In the present case, molecular genetic testing indicated the compound heterozygote mutations L444P and D409H, considered as type 3 GD [11], but the patient has no neurological symptoms at present. Some type 1 GD patients have developed neurological symptoms during the clinical course of the disease [12]. Consequently, this patient should be observed carefully.
ERT, for which imiglucerase [5] and velaglucerase alfa [6] are widely used, usually results in marked improvements in symptoms in GD patients. In particular, visceral and hematological parameters improve [13]. In the current patient, during ERT, the platelet count increased and the spleen size decreased rapidly without any side effects. However, it is difficult to maintain good compliance for ERT because patients are required to attend hospital every 2 weeks to undergo infusion therapy that lasts 2 h. Consequently, the current patient had to take a whole day off work. As a result, his quality of life was reduced, and he lost job opportunities and suffered a decreased income.

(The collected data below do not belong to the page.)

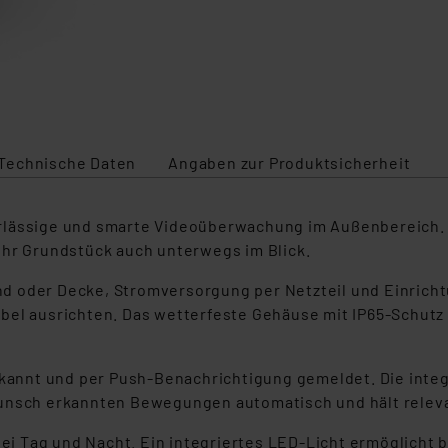
Technische Daten
Angaben zur Produktsicherheit
rlässige und smarte Videoüberwachung im Außenbereich. Ü
Ihr Grundstück auch unterwegs im Blick.
Wand oder Decke, Stromversorgung per Netzteil und Einric
bel ausrichten. Das wetterfeste Gehäuse mit IP65-Schutz 
nt und per Push-Benachrichtigung gemeldet. Die integri
Wunsch erkannten Bewegungen automatisch und hält relev
 bei Tag und Nacht. Ein integriertes LED-Licht ermöglicht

Eliglustat, a form of SRT, is as effective as ERT [14]. Consequently, worldwide regulatory agencies, including the FDA and EMA, have approved eliglustat as a first-line therapy for patients with GD [15]. Because eliglustat is an orally administered drug, patients need not visit hospitals every 2 weeks to undergo ERT. At present, this patient visits hospital to be monitored for GD-related symptoms and prescribed eliglustat only once every 3 months. In addition, he is not currently required to stay longer time at the hospital for the treatment of ERT, and thus he mentions he is able to continue his job without getting sick leaves after starting SRT treatment. Moreover, after switching from ERT to eliglustat, the current patient has remained stable for >2 years. In the current case, the effectiveness of eliglustat was confirmed, and eliglustat improved the patient’s quality of life.
Statement of Ethics
All procedures were carried out in accordance with the ethical standards laid down in the 1964 Declaration of Helsinki and its later amendments. Written informed consent was obtained from the patient for publication of this case report and any accompanying images. This study protocol was reviewed, and the need for approval was waived by the Ethics Review Committee of the Miyakonojou Medical Center.
Conflict of Interest Statement
The authors of this manuscript do not have any conflicts of interest to declare.
Funding Sources
This manuscript did not receive any funding.
Author Contributions
All authors approved the final version of the manuscript.
Data Availability Statement
All data generated or analyzed during this study are included in this article. Further enquiries can be directed to the corresponding author.